The Rotterdam 2003 criteria for PCOS require at least 2 of 3 features: oligo/anovulation, clinical/biochemical hyperandrogenism, and polycystic ovarian morphology on ultrasound. Which polycystic ovarian morphology (PCOM) threshold was updated by the international evidence-based guideline 2018?
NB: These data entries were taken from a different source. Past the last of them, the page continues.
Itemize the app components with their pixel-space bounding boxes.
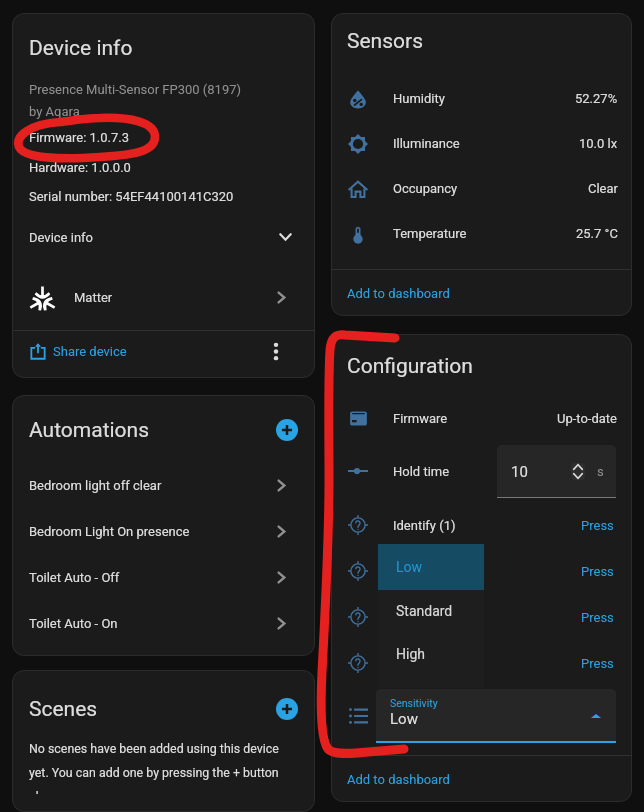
staticText: 10.0 lx [579,136,618,151]
staticText: Occupancy [393,181,458,196]
button[interactable]: Illuminance [344,121,618,166]
staticText: s [597,464,604,479]
staticText: Hardware: 1.0.0.0 [29,160,298,175]
staticText: 52.27% [575,91,618,106]
button[interactable]: Firmware [344,396,618,440]
staticText: 25.7 °C [576,226,618,241]
staticText: Add to dashboard [347,286,450,301]
staticText: Sensitivity [390,697,438,709]
button[interactable]: Bedroom Light On presence [29,508,286,554]
staticText: Automations [29,418,150,443]
staticText: Temperature [393,226,467,241]
button[interactable]: Low [396,544,484,590]
staticText: Presence Multi-Sensor FP300 (8197) [29,82,298,97]
staticText: Press [581,656,614,671]
button[interactable]: Add to dashboard [347,270,616,316]
staticText: Bedroom light off clear [29,478,162,493]
staticText: Configuration [347,354,473,379]
staticText: Toilet Auto - On [29,616,118,631]
button[interactable]: Press [577,604,618,631]
staticText: Scenes [29,697,98,722]
button[interactable]: Toilet Auto - Off [29,554,286,600]
button[interactable]: Press [577,512,618,539]
button[interactable]: Toilet Auto - On [29,600,286,646]
staticText: Press [581,518,614,533]
staticText: Up-to-date [557,411,618,426]
button[interactable]: Press [577,558,618,585]
button[interactable]: Temperature [344,211,618,256]
button[interactable]: Share device [29,331,279,371]
button[interactable]: Standard [396,590,484,632]
button[interactable]: Sensitivity [376,689,616,743]
button[interactable]: More options [273,343,279,360]
staticText: Device info [29,230,93,245]
staticText: Share device [53,344,127,359]
staticText: Bedroom Light On presence [29,524,190,539]
staticText: Sensors [347,29,423,54]
button[interactable]: Occupancy [344,166,618,211]
button[interactable]: Matter [29,264,286,330]
button[interactable]: Bedroom light off clear [29,462,286,508]
staticText: by Aqara [29,104,298,119]
staticText: Firmware: 1.0.7.3 [29,130,298,145]
staticText: High [396,646,425,662]
staticText: Illuminance [393,136,460,151]
button[interactable]: Add scene [276,698,298,720]
button[interactable]: Press [577,650,618,677]
staticText: Matter [74,290,113,305]
button[interactable]: Add to dashboard [347,756,616,802]
staticText: Device info [29,36,133,61]
button[interactable]: 10 [497,445,616,498]
staticText: Identify (1) [393,518,456,533]
staticText: 10 [511,463,528,481]
button[interactable]: High [396,636,484,672]
staticText: Serial number: 54EF44100141C320 [29,189,298,204]
button[interactable]: Device info [29,210,292,264]
staticText: Clear [588,181,618,196]
staticText: No scenes have been added using this dev… [29,741,298,794]
button[interactable]: Add automation [276,419,298,441]
staticText: Humidity [393,91,445,106]
staticText: Low [396,559,423,575]
staticText: Low [390,710,418,728]
staticText: Press [581,564,614,579]
staticText: Standard [396,603,453,619]
button[interactable]: Humidity [344,76,618,121]
staticText: Firmware [393,411,448,426]
staticText: Toilet Auto - Off [29,570,120,585]
staticText: Hold time [393,464,450,479]
staticText: Press [581,610,614,625]
staticText: Add to dashboard [347,772,450,787]
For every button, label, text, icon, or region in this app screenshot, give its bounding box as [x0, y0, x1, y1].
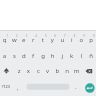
button[interactable] [72, 64, 82, 80]
button[interactable] [10, 48, 20, 64]
button[interactable] [67, 32, 77, 48]
button[interactable] [48, 48, 58, 64]
button[interactable] [38, 48, 48, 64]
button[interactable] [24, 64, 34, 80]
button[interactable] [10, 32, 20, 48]
button[interactable] [77, 32, 87, 48]
button[interactable] [82, 80, 96, 96]
button[interactable] [19, 32, 29, 48]
button[interactable] [48, 32, 58, 48]
button[interactable] [53, 64, 63, 80]
button[interactable] [24, 80, 72, 96]
button[interactable] [77, 48, 87, 64]
button[interactable] [0, 48, 10, 64]
button[interactable] [62, 64, 72, 80]
button[interactable] [0, 32, 10, 48]
button[interactable] [72, 80, 82, 96]
button[interactable] [67, 48, 77, 64]
button[interactable] [86, 32, 96, 48]
button[interactable] [0, 64, 14, 80]
button[interactable] [82, 64, 96, 80]
button[interactable] [29, 32, 39, 48]
button[interactable] [14, 64, 24, 80]
button[interactable] [58, 32, 68, 48]
button[interactable] [29, 48, 39, 64]
button[interactable] [43, 64, 53, 80]
button[interactable] [0, 80, 14, 96]
button[interactable] [34, 64, 44, 80]
button[interactable] [38, 32, 48, 48]
button[interactable] [86, 48, 96, 64]
button[interactable] [14, 80, 24, 96]
button[interactable] [19, 48, 29, 64]
button[interactable] [58, 48, 68, 64]
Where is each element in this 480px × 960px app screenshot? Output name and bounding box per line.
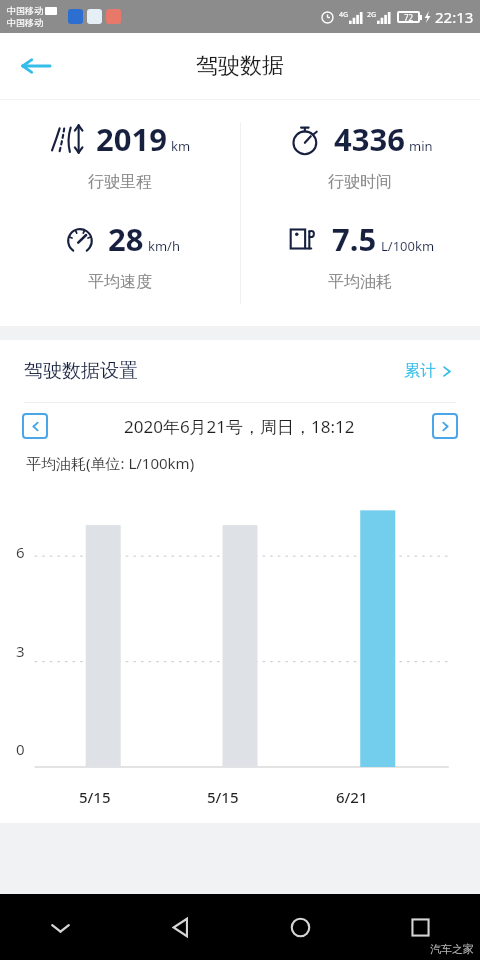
- button[interactable]: Previous day: [22, 413, 48, 439]
- staticText: 4336: [334, 118, 405, 160]
- staticText: 平均速度: [88, 272, 152, 292]
- staticText: 3: [16, 641, 25, 661]
- button[interactable]: 4336: [240, 116, 480, 192]
- staticText: 5/15: [207, 787, 239, 807]
- staticText: 0: [16, 739, 25, 759]
- staticText: 4G: [339, 10, 349, 20]
- staticText: 2019: [96, 118, 167, 160]
- staticText: 平均油耗(单位: L/100km): [26, 453, 195, 473]
- button[interactable]: Back: [120, 894, 240, 960]
- staticText: 汽车之家: [430, 942, 474, 956]
- staticText: 2020年6月21号，周日，18:12: [124, 415, 355, 438]
- button[interactable]: 28: [0, 216, 240, 292]
- staticText: 累计: [404, 361, 436, 381]
- staticText: 5/15: [79, 787, 111, 807]
- staticText: 驾驶数据设置: [24, 359, 138, 383]
- staticText: 行驶里程: [88, 172, 152, 192]
- staticText: L/100km: [381, 237, 435, 255]
- staticText: 行驶时间: [328, 172, 392, 192]
- staticText: 平均油耗: [328, 272, 392, 292]
- staticText: min: [409, 137, 433, 155]
- staticText: 72: [404, 12, 414, 23]
- button[interactable]: 累计: [400, 353, 456, 389]
- button[interactable]: Recent apps: [360, 894, 480, 960]
- button[interactable]: Home: [240, 894, 360, 960]
- button[interactable]: Back: [8, 38, 64, 94]
- staticText: km/h: [148, 237, 180, 255]
- button[interactable]: 7.5: [240, 216, 480, 292]
- staticText: 6: [16, 542, 25, 562]
- staticText: 28: [108, 218, 144, 260]
- staticText: 6/21: [336, 787, 368, 807]
- button[interactable]: Hide keyboard: [0, 894, 120, 960]
- staticText: 中国移动: [7, 17, 43, 28]
- staticText: 2G: [367, 10, 377, 20]
- button[interactable]: 2019: [0, 116, 240, 192]
- staticText: 22:13: [435, 7, 474, 27]
- staticText: 中国移动: [7, 5, 43, 16]
- staticText: 驾驶数据: [196, 52, 284, 80]
- staticText: 7.5: [332, 218, 377, 260]
- staticText: km: [171, 137, 191, 155]
- button[interactable]: Next day: [432, 413, 458, 439]
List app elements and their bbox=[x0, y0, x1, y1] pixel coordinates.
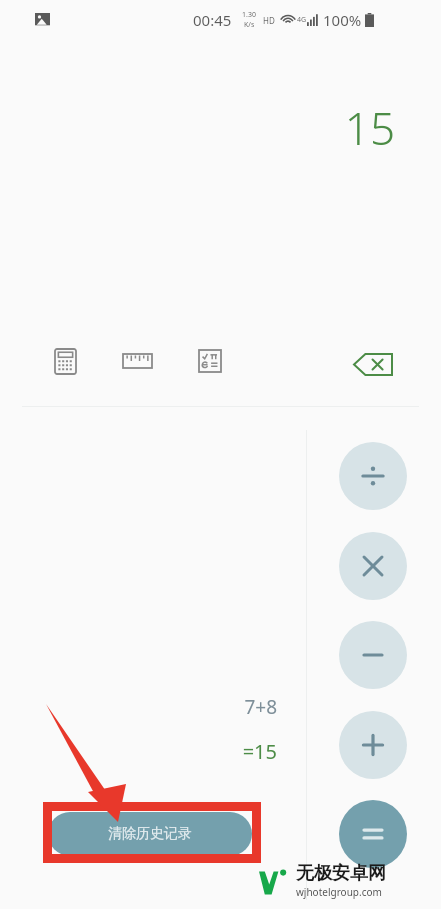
button[interactable]: Calculator bbox=[47, 343, 83, 379]
staticText: K/s bbox=[244, 20, 255, 30]
button[interactable]: Scientific bbox=[192, 343, 228, 379]
button[interactable]: Unit converter bbox=[119, 343, 155, 379]
button[interactable]: Equals bbox=[339, 800, 407, 868]
staticText: wjhotelgroup.com bbox=[296, 885, 382, 899]
button[interactable]: Multiply bbox=[339, 532, 407, 600]
staticText: =15 bbox=[0, 738, 277, 765]
staticText: 00:45 bbox=[193, 10, 232, 30]
staticText: 7+8 bbox=[0, 694, 277, 720]
staticText: 4G bbox=[297, 15, 307, 25]
button[interactable]: Minus bbox=[339, 621, 407, 689]
button[interactable]: 清除历史记录 bbox=[48, 812, 252, 856]
button[interactable]: Plus bbox=[339, 711, 407, 779]
button[interactable]: Backspace bbox=[352, 343, 394, 385]
staticText: 15 bbox=[0, 98, 395, 158]
staticText: 1.30 bbox=[242, 10, 256, 20]
staticText: 100% bbox=[323, 10, 362, 30]
button[interactable]: Divide bbox=[339, 442, 407, 510]
staticText: 无极安卓网 bbox=[296, 862, 386, 885]
staticText: HD bbox=[263, 15, 275, 26]
staticText: 清除历史记录 bbox=[108, 825, 192, 843]
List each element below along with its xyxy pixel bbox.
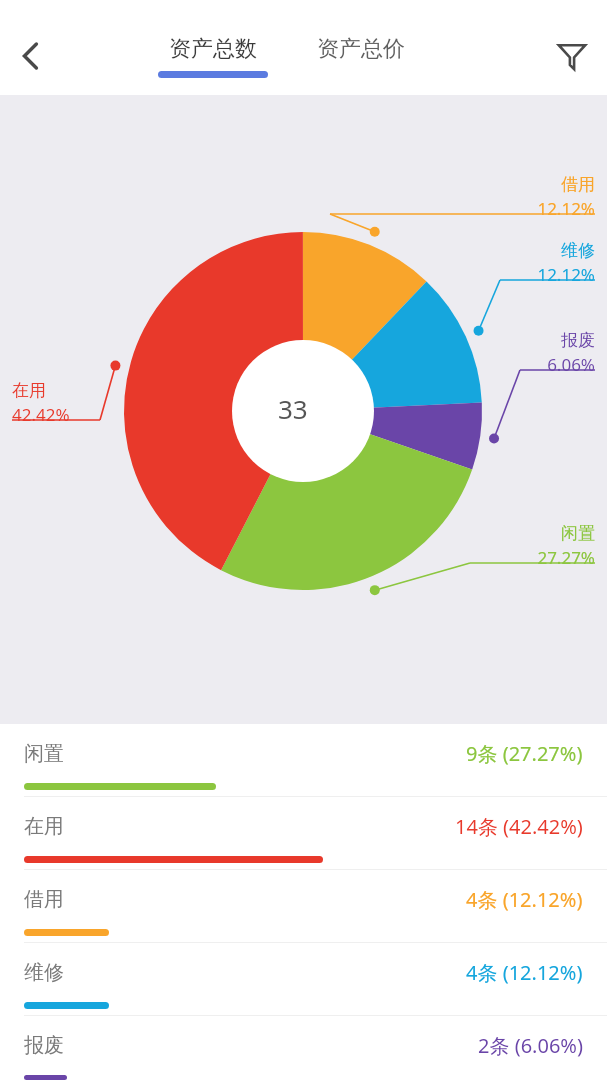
staticText: 2条 (6.06%) — [478, 1032, 583, 1059]
staticText: 报废 — [561, 330, 595, 351]
button[interactable]: 闲置 — [0, 724, 607, 797]
staticText: 42.42% — [12, 403, 70, 426]
staticText: 借用 — [24, 887, 64, 912]
staticText: 闲置 — [561, 523, 595, 544]
button[interactable]: Filter — [545, 29, 599, 83]
staticText: 维修 — [24, 960, 64, 985]
staticText: 33 — [278, 391, 308, 426]
button[interactable]: 报废 — [0, 1016, 607, 1080]
staticText: 9条 (27.27%) — [466, 740, 583, 767]
staticText: 报废 — [24, 1033, 64, 1058]
button[interactable]: 资产总数 — [152, 35, 274, 78]
staticText: 维修 — [561, 240, 595, 261]
staticText: 4条 (12.12%) — [466, 886, 583, 913]
staticText: 27.27% — [537, 546, 595, 569]
button[interactable]: 在用 — [0, 797, 607, 870]
staticText: 闲置 — [24, 741, 64, 766]
staticText: 资产总数 — [169, 35, 257, 63]
staticText: 在用 — [12, 380, 46, 401]
staticText: 12.12% — [537, 197, 595, 220]
button[interactable]: 资产总价 — [300, 35, 422, 78]
staticText: 资产总价 — [317, 35, 405, 63]
staticText: 4条 (12.12%) — [466, 959, 583, 986]
staticText: 在用 — [24, 814, 64, 839]
button[interactable]: 维修 — [0, 943, 607, 1016]
staticText: 14条 (42.42%) — [455, 813, 583, 840]
staticText: 借用 — [561, 174, 595, 195]
button[interactable]: Back — [4, 29, 58, 83]
staticText: 6.06% — [547, 353, 595, 376]
button[interactable]: 借用 — [0, 870, 607, 943]
staticText: 12.12% — [537, 263, 595, 286]
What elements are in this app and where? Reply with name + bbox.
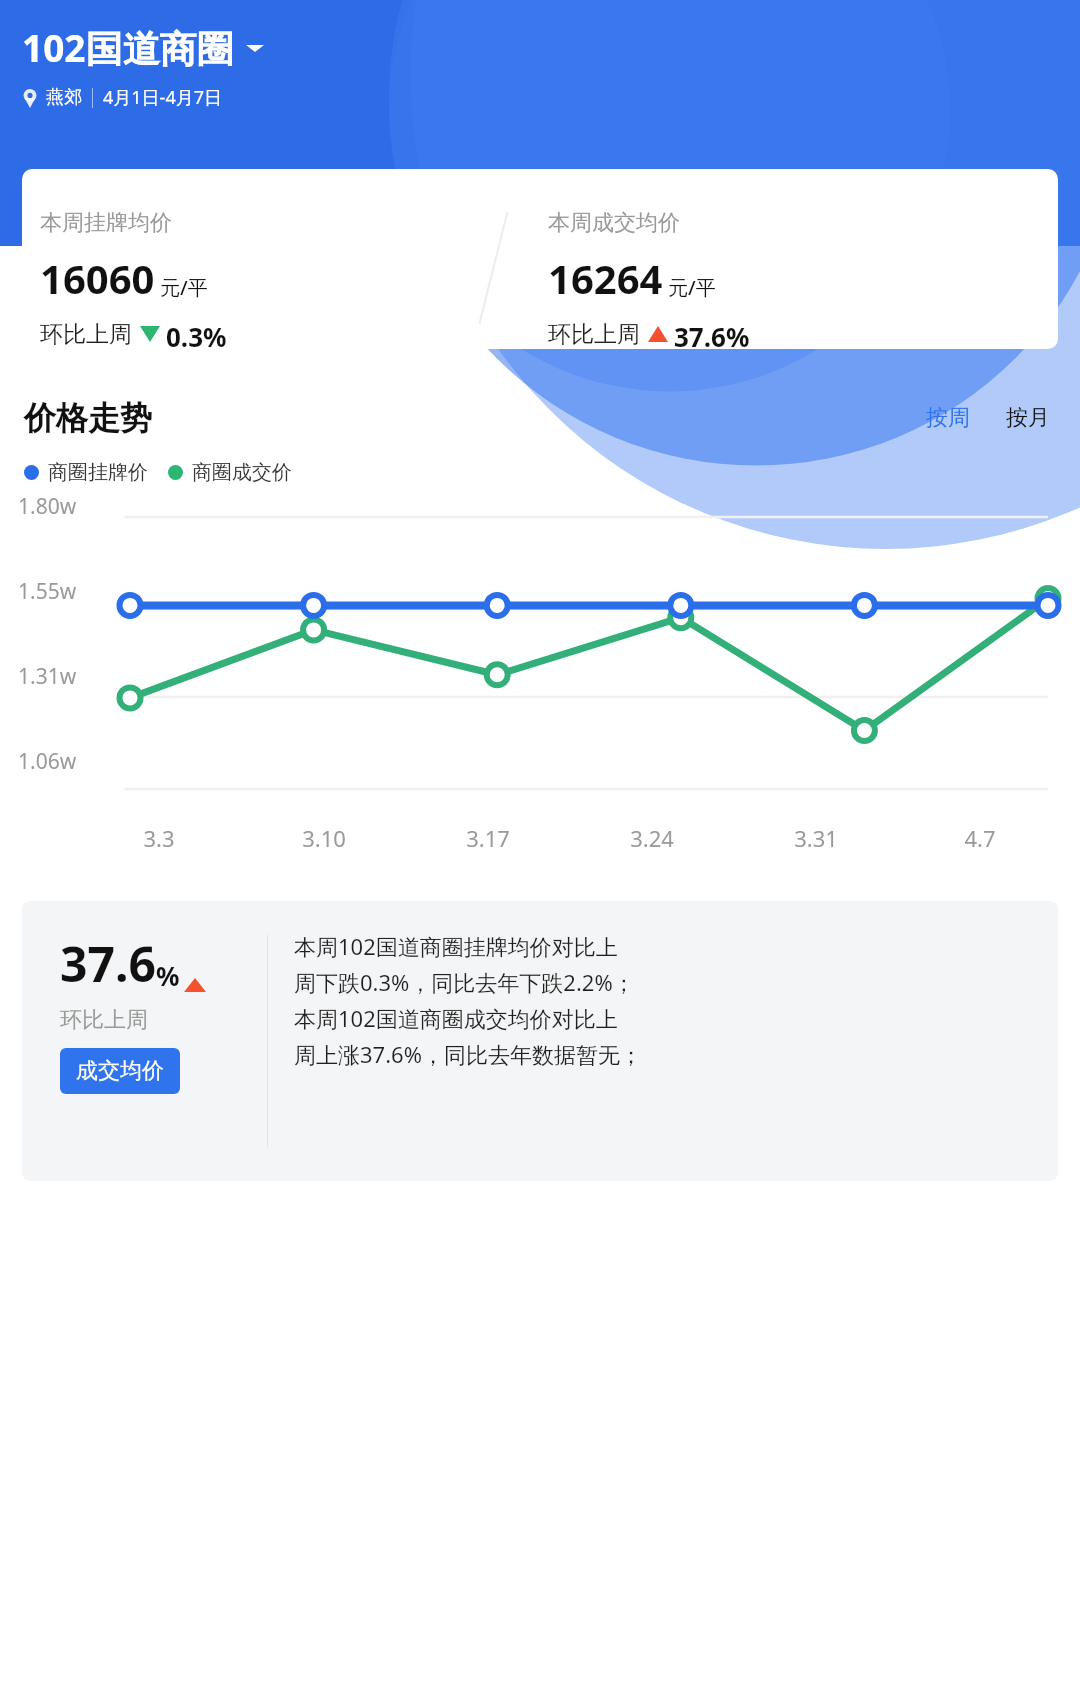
staticText: 元/平 [668,274,716,301]
staticText: 周下跌0.3%，同比去年下跌2.2%； [294,967,635,997]
staticText: 成交均价 [76,1057,164,1085]
staticText: 37.6% [674,319,750,349]
staticText: 3.24 [630,823,674,853]
staticText: 按周 [926,404,970,432]
staticText: 价格走势 [24,398,152,438]
staticText: 本周102国道商圈成交均价对比上 [294,1003,618,1033]
staticText: 3.3 [143,823,175,853]
button[interactable]: 37.6 [22,901,1058,1181]
staticText: 环比上周 [60,1006,148,1034]
staticText: 1.31w [18,662,118,691]
button[interactable]: 本周挂牌均价 [40,169,540,349]
staticText: 4.7 [964,823,996,853]
staticText: % [156,958,180,993]
staticText: 102国道商圈 [22,22,234,73]
staticText: 环比上周 [548,320,640,349]
button[interactable]: 成交均价 [60,1048,180,1094]
staticText: 37.6 [60,931,156,996]
button[interactable]: 本周挂牌均价 [22,169,1058,349]
staticText: 本周成交均价 [548,209,680,237]
staticText: 16264 [548,251,663,305]
staticText: 3.17 [466,823,510,853]
button[interactable]: 按周 [920,398,976,438]
staticText: 4月1日-4月7日 [103,85,222,110]
staticText: 1.80w [18,492,118,521]
staticText: 周上涨37.6%，同比去年数据暂无； [294,1039,642,1069]
staticText: 3.31 [794,823,838,853]
staticText: 3.10 [302,823,346,853]
button[interactable]: 102国道商圈 [22,22,272,73]
staticText: 商圈挂牌价 [48,460,148,485]
staticText: 1.55w [18,577,118,606]
staticText: 16060 [40,251,155,305]
staticText: 燕郊 [46,86,82,109]
staticText: 商圈成交价 [192,460,292,485]
staticText: 1.06w [18,747,118,776]
staticText: 本周挂牌均价 [40,209,172,237]
staticText: 本周102国道商圈挂牌均价对比上 [294,931,618,961]
staticText: 按月 [1006,404,1050,432]
staticText: 元/平 [160,274,208,301]
staticText: 环比上周 [40,320,132,349]
staticText: 0.3% [166,319,227,349]
button[interactable]: 按月 [1000,398,1056,438]
button[interactable]: 本周成交均价 [548,169,1058,349]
- A ≥12 follicles measuring 2–9 mm in either ovary OR ovarian volume >10 mL
- B ≥10 follicles measuring 2–9 mm in both ovaries combined OR ovarian volume >10 mL
- C ≥12 follicles measuring 5–10 mm in each ovary OR ovarian volume >12 mL
- D ≥20 follicles measuring 2–9 mm in either ovary OR ovarian volume >10 mL (using modern transducers ≥8 MHz) ✓
Explanation
The 2018 International Evidence-Based Guideline for PCOS updated the PCOM threshold from the original Rotterdam criterion of ≥12 follicles to ≥20 follicles measuring 2–9 mm per ovary (using transducers ≥8 MHz with appropriate technology) OR ovarian volume >10 mL. This revision accounts for improved ultrasound resolution that detects more follicles in all women; the older threshold over-diagnosed PCOM. If older equipment is used (≤8 MHz), the ≥12 threshold remains.
Reference: Shaw's Textbook of Gynaecology, 17th ed.